The undersigned also agrees and consents (1) with respect to Securities held of record by the
undersigned, to the entry of stop transfer instructions with the Company’s transfer agent and
registrar against the transfer of such Securities as described herein except in compliance with
this Agreement, and (2) with respect to Securities beneficially owned, but not held of record by,
the undersigned, to cause the record holder of such Securities to agree and consent to the entry of
stop transfer instructions with the Company’s transfer agent and registrar against the transfer of
such Securities as described herein except in compliance with this Agreement.
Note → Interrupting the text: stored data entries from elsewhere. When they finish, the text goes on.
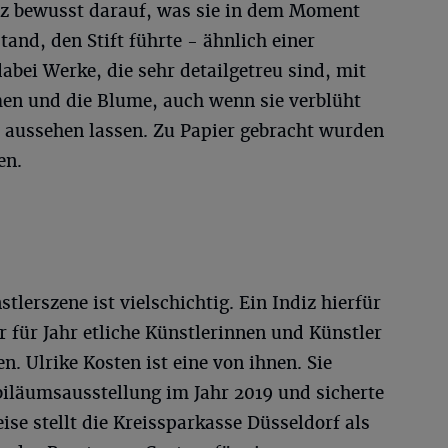
nz bewusst darauf, was sie in dem Moment
tand, den Stift führte - ähnlich einer
abei Werke, die sehr detailgetreu sind, mit
n und die Blume, auch wenn sie verblüht
aussehen lassen. Zu Papier gebracht wurden
en.
lerszene ist vielschichtig. Ein Indiz hierfür
r für Jahr etliche Künstlerinnen und Künstler
n. Ulrike Kosten ist eine von ihnen. Sie
ubiläumsausstellung im Jahr 2019 und sicherte
ise stellt die Kreissparkasse Düsseldorf als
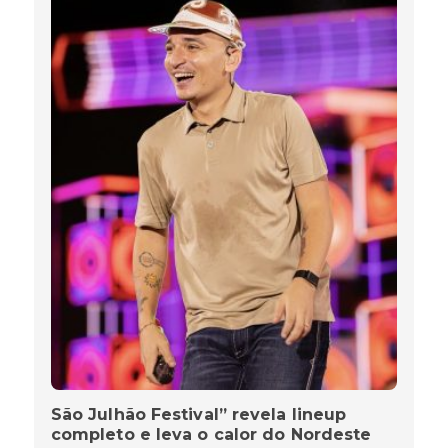
São Julhão Festival” revela lineup
completo e leva o calor do Nordeste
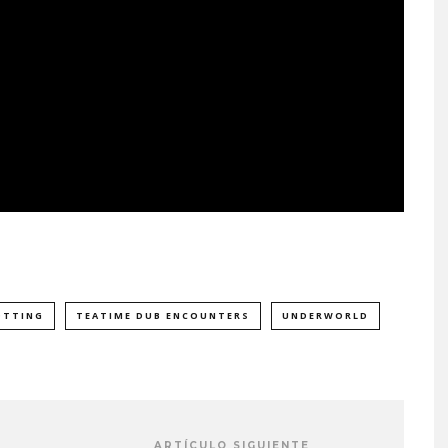
OTTING
TEATIME DUB ENCOUNTERS
UNDERWORLD
ARTÍCULO SIGUIENTE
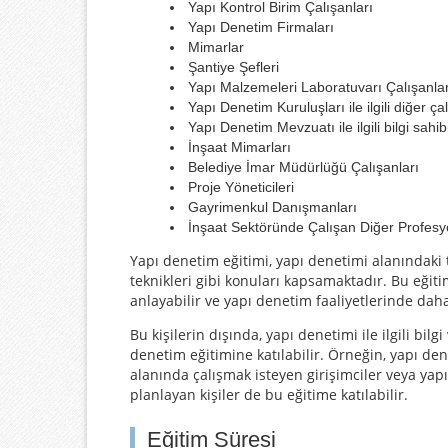
Yapı Kontrol Birim Çalışanları
Yapı Denetim Firmaları
Mimarlar
Şantiye Şefleri
Yapı Malzemeleri Laboratuvarı Çalışanlar
Yapı Denetim Kuruluşları ile ilgili diğer ça
Yapı Denetim Mevzuatı ile ilgili bilgi sahi
İnşaat Mimarları
Belediye İmar Müdürlüğü Çalışanları
Proje Yöneticileri
Gayrimenkul Danışmanları
İnşaat Sektöründe Çalışan Diğer Profesy
Yapı denetim eğitimi, yapı denetimi alanındak
teknikleri gibi konuları kapsamaktadır. Bu eğiti
anlayabilir ve yapı denetim faaliyetlerinde daha 
Bu kişilerin dışında, yapı denetimi ile ilgili bilg
denetim eğitimine katılabilir. Örneğin, yapı den
alanında çalışmak isteyen girişimciler veya yapı
planlayan kişiler de bu eğitime katılabilir.
Eğitim Süresi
It is understood that, if (1) the Company notifies the undersigned that it does not intend to
proceed with the Offering, (2) the registration statement filed with the SEC with respect to the
Offering is withdrawn, or (3) for any reason the Underwriting Agreement shall terminate or be
terminated prior to payment for and delivery of the Securities to be sold thereunder, the
undersigned will be released from its obligations under this Agreement.
This agreement is irrevocable and will be binding on the undersigned and the respective
successors, heirs, personal representatives and assigns of the undersigned.